Suluk di Ujung Pena - Rara Tri Anggraeni



 Rara Tri Anggraeni

MAN 1 Pekanbaru


Suluk di Ujung Pena


Angin berembus pelan dari arah Sunagi Siak, membawa serta aroma

lumpur, daun kering, dan kenangan yang mengendap di antara riak air. Tampak dari

kejauhan di beranda rumah panggung yang sudah lapuk habis dimakan usia, duduk

seorang remaja perempuan memeluk sabuah peti tua berbalut kain songket warna

emas. Songket itu telah usang termakan usia dipenuhi debu, tapi tidak memudarkan

warna emas nya yang menunjukkan betapa istimewanya dia.

Padmalisha Nuchifera. Aku adalah cucu dari seorang pujangga Melayu yang

masyhur di negeri itu pada zamannya, Tok Awang orang sering sebutnya. Sepanjang

hidup Tok Awang habiskan untuk menjelajahi tanah Nusantara, menulis syair,

pantun, dan suluk tentang kehidupan, ragam budaya di tanah yang disinggahi, dan

Tuhan. Peti kayu tua yang sekarang aku peluk adalah peninggalan Tok Awang yang

aku temukan di loteng rumah peninggalan keluarga. Sudah bertahun-tahun aku

tidak pulang semenjak Atok meninggal dunia tapi sampai sekarang aku masih ingat

kata-kata yang pernah beliau ucapkan, sesuatu yang bukan hanya tentang pantun.

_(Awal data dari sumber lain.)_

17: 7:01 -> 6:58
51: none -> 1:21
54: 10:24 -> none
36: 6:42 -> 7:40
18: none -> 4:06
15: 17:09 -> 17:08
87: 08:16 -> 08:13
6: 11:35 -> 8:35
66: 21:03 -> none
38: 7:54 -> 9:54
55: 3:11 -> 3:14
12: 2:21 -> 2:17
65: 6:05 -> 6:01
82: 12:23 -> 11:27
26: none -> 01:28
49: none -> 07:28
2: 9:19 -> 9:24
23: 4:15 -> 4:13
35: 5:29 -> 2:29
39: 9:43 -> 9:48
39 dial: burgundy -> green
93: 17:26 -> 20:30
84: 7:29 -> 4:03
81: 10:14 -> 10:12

Dulu, Ketika Tok Awang masih hidup ia selalu berkata, “Pantun bukan sekadar

bersajak, Nak. Ia adalah jantung Melayu. Bila tak lagi berpantun, nadi kita ikut

diam”.

Peti itu perlahan terbuka, didalamnya tersimpan 5 buku bertulis tangan,

dengan aksara Jawi dan kertas yang mulai menguning. Tanah Melayu, Tanah Jawa,

Tanah Borneo, Tanah Celebes, dan Tanah Irian Jaya. Aku rasa setiap buku

mewakili satu pulau besar di Nusantara ini. Tanah Melayu, buku ini sangat menarik

perhatian aku sebagai anak Melayu. Aku mengambilnya dan perlahan membuka

lembaran pertama, disana tertulis satu kalimat:

“Suluk Hati Anak Sungai: Warisan Jiwa Melayu.”

Buku itu penuh dengan pantun, syair, gurindam hingga kisah rakyat Melayu.

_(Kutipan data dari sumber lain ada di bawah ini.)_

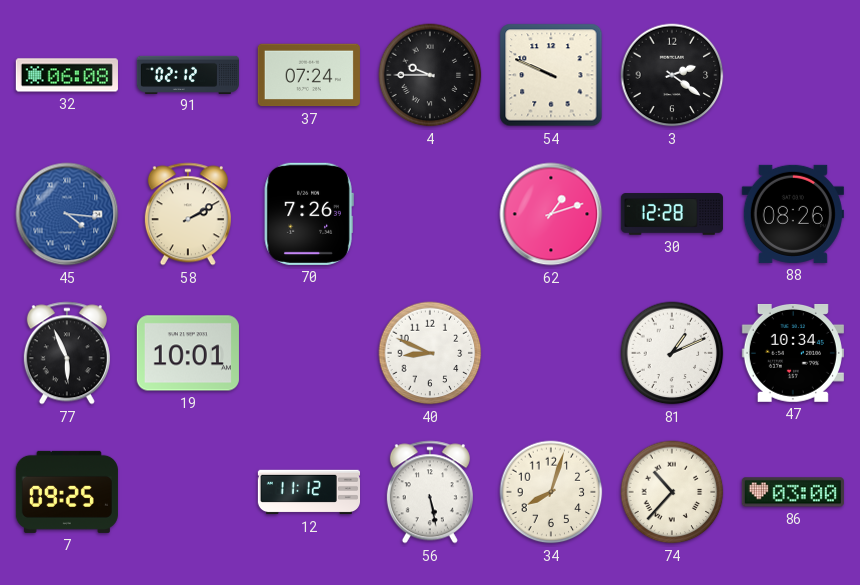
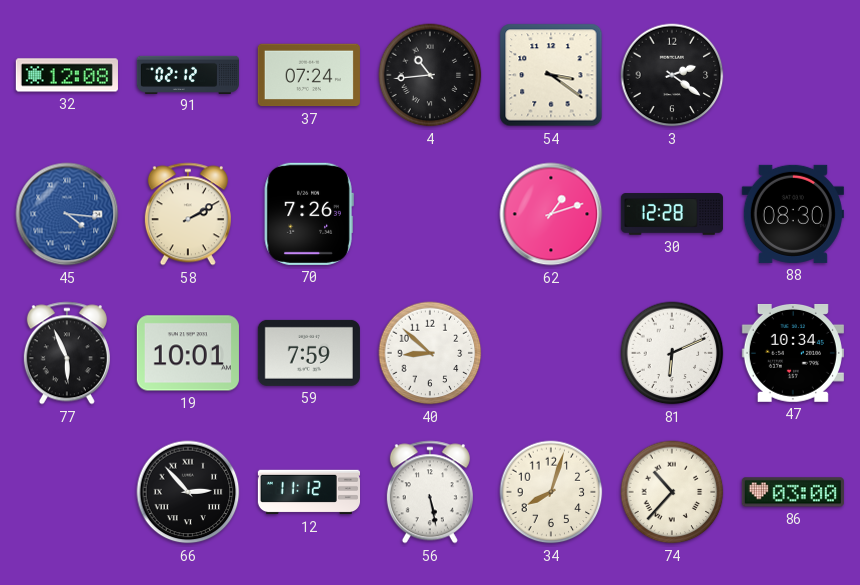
32: 06:08 -> 12:08
4: 9:45 -> 10:44
54: 9:49 -> 3:21
88: 08:26 -> 08:30
59: none -> 7:59
40: 8:49 -> 8:52
81: 1:11 -> 6:11
7: 09:25 -> none
66: none -> 2:53
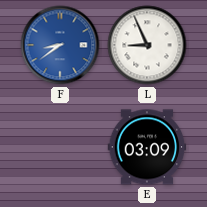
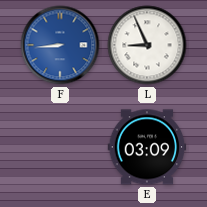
F: 8:39 -> 8:44
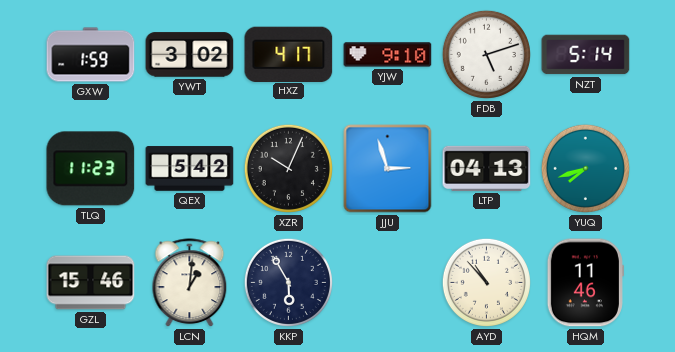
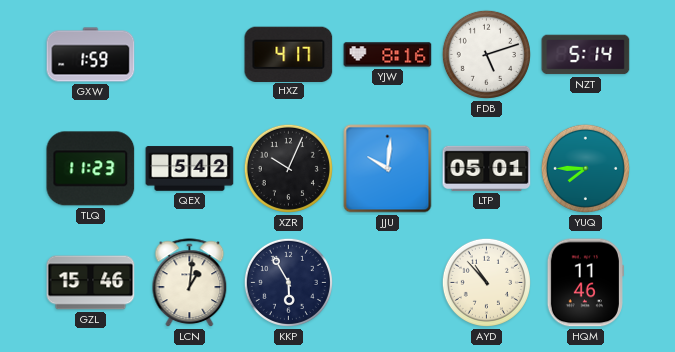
YWT: 3:02 -> none
YJW: 9:10 -> 8:16
JJU: 2:57 -> 10:01
LTP: 04:13 -> 05:01
YUQ: 7:42 -> 7:45
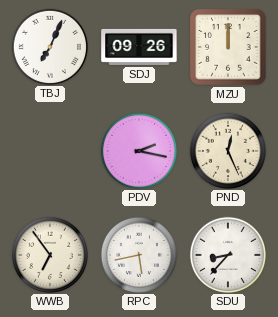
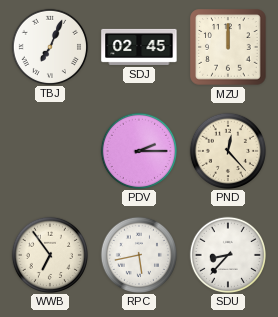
SDJ: 09:26 -> 02:45
PDV: 2:17 -> 2:15
PND: 12:26 -> 12:23
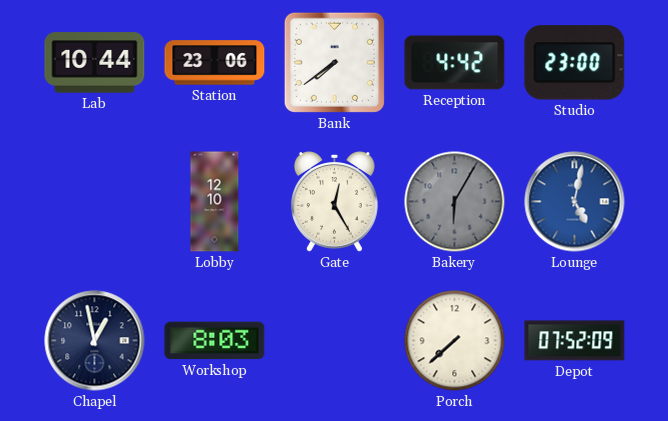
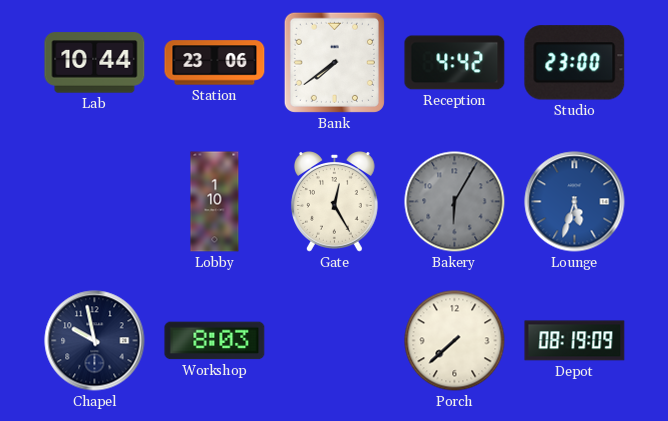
Lobby: 12:10 -> 1:10
Lounge: 5:02 -> 5:33
Chapel: 12:58 -> 9:58
Depot: 07:52 -> 08:19
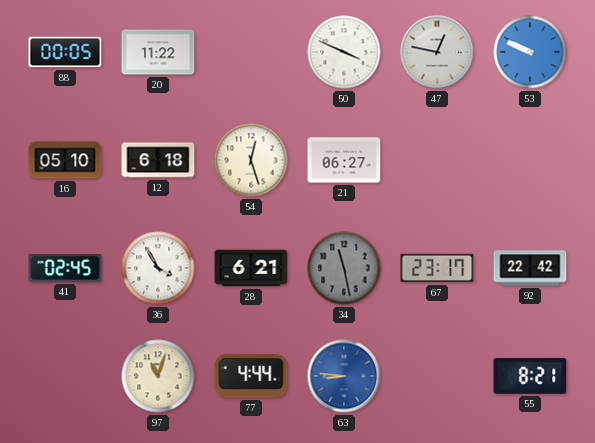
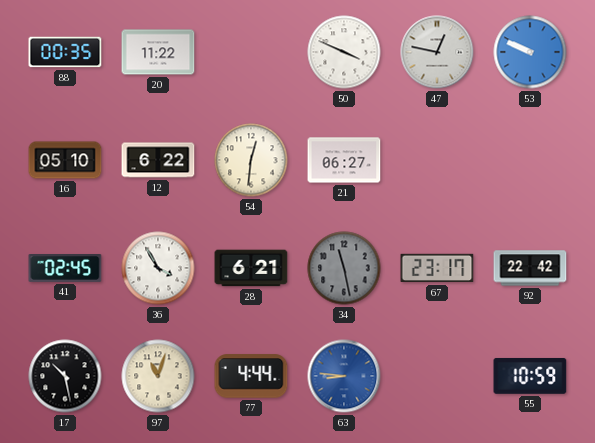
88: 00:05 -> 00:35
12: 6:18 -> 6:22
54: 12:27 -> 12:31
17: none -> 10:28
55: 8:21 -> 10:59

Mulai dari cerita tentang Putri Mayang Mengurai hingga tentang Datuk Laksamana


Rara Tri Anggraeni

MAN 1 Pekanbaru


Siak yang setia menjaga kehormatan negeri, dan juga suluk. Aku tertegun sebab aku

tidak sepenuhnya paham isinya, tapi hati ini bergetar membaca baris demi baris

yang lirih dan mendalam. Setiap kata seakan memanggil ingatan aku pada suara

Atok yang dahulu sering berdendang sambil menatap matahari terbenam di balik

Sungai Siak. Kini, suara itu tinggal gema, dan buku inilah satu-satunya warisan

yang tersisa–lebih dari sekadar tulisan, tapi napas budaya.

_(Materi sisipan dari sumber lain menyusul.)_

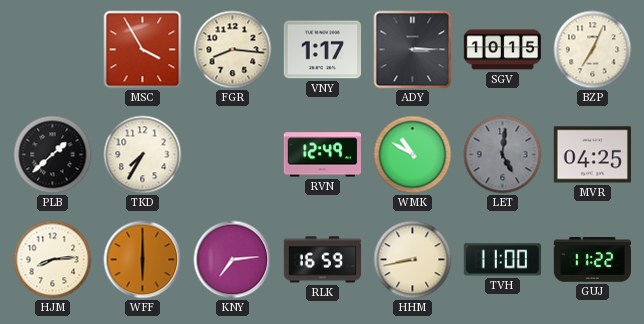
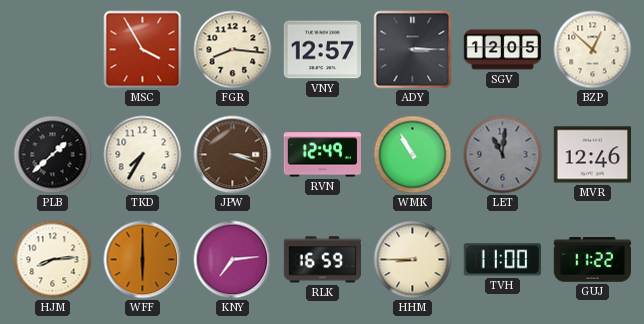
VNY: 1:17 -> 12:57
SGV: 10:15 -> 12:05
BZP: 7:04 -> 12:52
JPW: none -> 3:18
WMK: 10:50 -> 10:55
LET: 5:01 -> 11:01
MVR: 04:25 -> 12:46
HHM: 8:43 -> 8:45
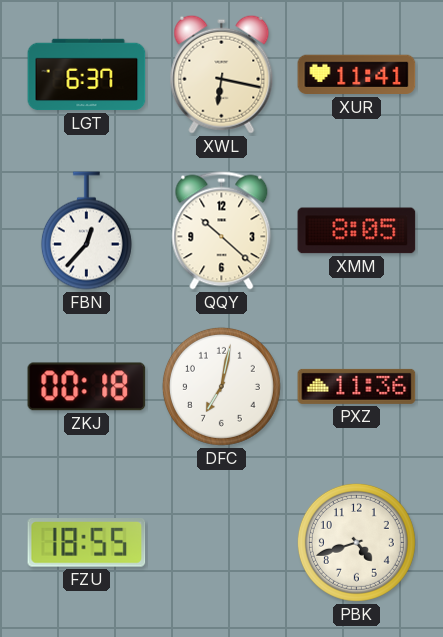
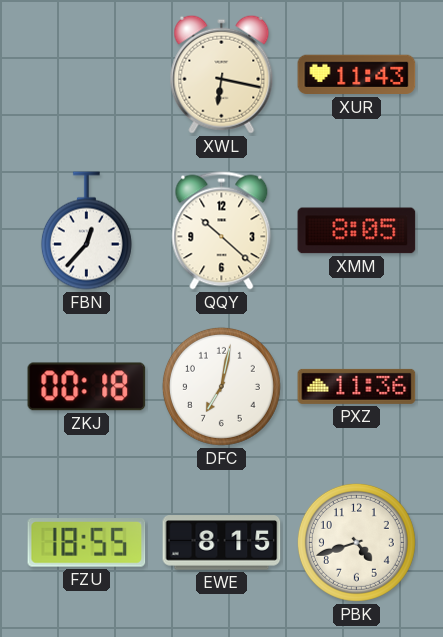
LGT: 6:37 -> none
XUR: 11:41 -> 11:43
EWE: none -> 8:15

Hampir setiap sore aku duduk di pojok warung kopi pinggir sungai,

menghadap arus air yang tenang, sambil menekan-nekan tuts laptop dan aku tulis

dalam catatan pribadi. Aku bertekad untuk kembali menghidupkan apa yang telah

tertulis di buku itu. Apa yang ada didalam buku ini bukan sekadar sastra—mereka

ruh yang berbisik dari masa lalu. Dalam satu syair, aku membaca:

“Jangan hilang ditelan zaman, Karena akar tetap pulang ke tanah.”

Aku merasa seolah Atok sedang menasehati. Namun, semangatku goyah

ketika teman-teman lamaku menertawakanku dari arah pinggiran sungai.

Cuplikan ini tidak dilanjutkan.